Mais nous, irons d’ici les uns voir au partir
L’Africain altéré, les autres pour retraite
La Scythie, ou l’Oaxe impétueux de Crète,
Et du monde univers le Breton séparé.
Hé ! n’adviendra jamais, qu’ayant longtemps erré,
Je m’ébahisse après quelques moissons passées,
De revoir et les fins du pays délaissées,
Et du mien pauvre toit le faîte gazonné,
Mon royaume champêtre, hélas ! abandonné ?
Aura donc outrageux le soldat pour conquête
Ces beaux champs, l’étranger ces moissons toutes prêtes
Hélas ! où a la guerre amené les Paysans ?
Et pour qui avons-nous ensemencé les champs ?
Or ente Mélibé tes poiriers, et va, plante
Tes vignes au compas sous cette chaude attente.

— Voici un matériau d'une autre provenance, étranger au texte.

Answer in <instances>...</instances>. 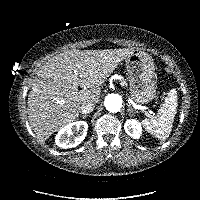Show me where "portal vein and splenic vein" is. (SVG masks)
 Here are the masks:
<instances>
[{
	"mask_svg": "<svg viewBox=\"0 0 200 200\" xmlns=\"http://www.w3.org/2000/svg\"><path fill=\"white\" fill-rule=\"evenodd\" d=\"M138 109H143L142 107H139ZM152 112L150 111V114H151Z\"/></svg>",
	"mask_w": 200,
	"mask_h": 200,
	"instance_id": "portal-vein-and-splenic-vein-1",
	"label": "portal vein and splenic vein"
}]
</instances>
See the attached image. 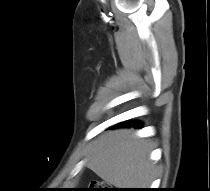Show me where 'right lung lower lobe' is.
Masks as SVG:
<instances>
[{
	"mask_svg": "<svg viewBox=\"0 0 210 191\" xmlns=\"http://www.w3.org/2000/svg\"><path fill=\"white\" fill-rule=\"evenodd\" d=\"M120 125H129V126H135V127H139V123H136V122H131V123H128V122H123L121 123Z\"/></svg>",
	"mask_w": 210,
	"mask_h": 191,
	"instance_id": "98d812e1",
	"label": "right lung lower lobe"
}]
</instances>
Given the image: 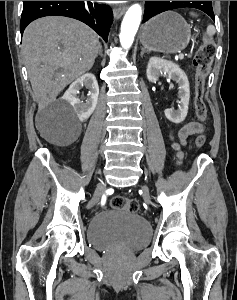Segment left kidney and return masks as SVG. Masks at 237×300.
Masks as SVG:
<instances>
[{
    "instance_id": "left-kidney-1",
    "label": "left kidney",
    "mask_w": 237,
    "mask_h": 300,
    "mask_svg": "<svg viewBox=\"0 0 237 300\" xmlns=\"http://www.w3.org/2000/svg\"><path fill=\"white\" fill-rule=\"evenodd\" d=\"M161 73H167L169 79H173L179 85V109H165V117L171 123H182L185 121L188 113V105L190 101V87L186 73L180 69L179 65L172 63V61H165L159 57H151L147 65V79L150 83H156Z\"/></svg>"
}]
</instances>
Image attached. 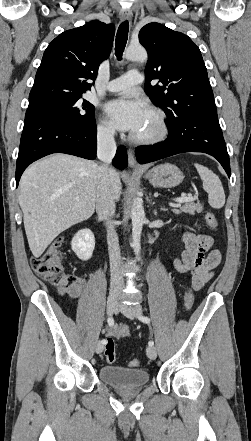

Allez chèvres, allez, troupe heureuse autrefois,
Je ne vous verrai plus loin comme je soulois
Es verts antres couché, d’un roc buissonneux pendre ;
Je ne chanterai plus ; et plus vous n’irez prendre,
Chevrettes, dessous moi le cytise fleuri,
Ni le faux tendre-amer, duquel je vous nourris.


Tityre.

Si pourras-tu chez moi dessous ce vert feuillage
Reposer cette nuit : nous avons du pommage
Doux et bon à manger, des châtaignes aussi
Et force lait caillé : et puis jà loin d’ici
Vont fumant tout autour les coupeaux des villages,
Et tombent allongés des hauts monts les ombrages.